= What you need to do =
Print the line containing "è un rischio troppo alto e assolutamente" and every line after it exactly as written, through the end of the records.

** Opening Dataset records block **

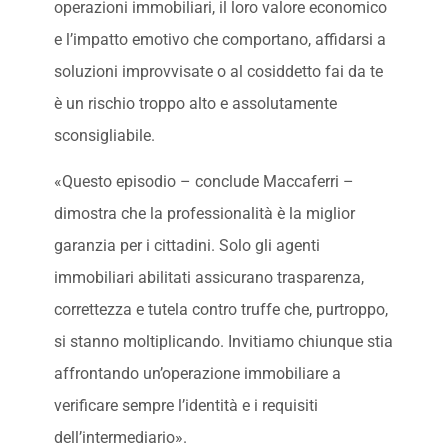
operazioni immobiliari, il loro valore economico
e l’impatto emotivo che comportano, affidarsi a
soluzioni improvvisate o al cosiddetto fai da te
è un rischio troppo alto e assolutamente
sconsigliabile.
«Questo episodio – conclude Maccaferri –
dimostra che la professionalità è la miglior
garanzia per i cittadini. Solo gli agenti
immobiliari abilitati assicurano trasparenza,
correttezza e tutela contro truffe che, purtroppo,
si stanno moltiplicando. Invitiamo chiunque stia
affrontando un’operazione immobiliare a
verificare sempre l’identità e i requisiti
dell’intermediario».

** Closing Dataset records block **

= Your solution =
è un rischio troppo alto e assolutamente
sconsigliabile.
«Questo episodio – conclude Maccaferri –
dimostra che la professionalità è la miglior
garanzia per i cittadini. Solo gli agenti
immobiliari abilitati assicurano trasparenza,
correttezza e tutela contro truffe che, purtroppo,
si stanno moltiplicando. Invitiamo chiunque stia
affrontando un’operazione immobiliare a
verificare sempre l’identità e i requisiti
dell’intermediario».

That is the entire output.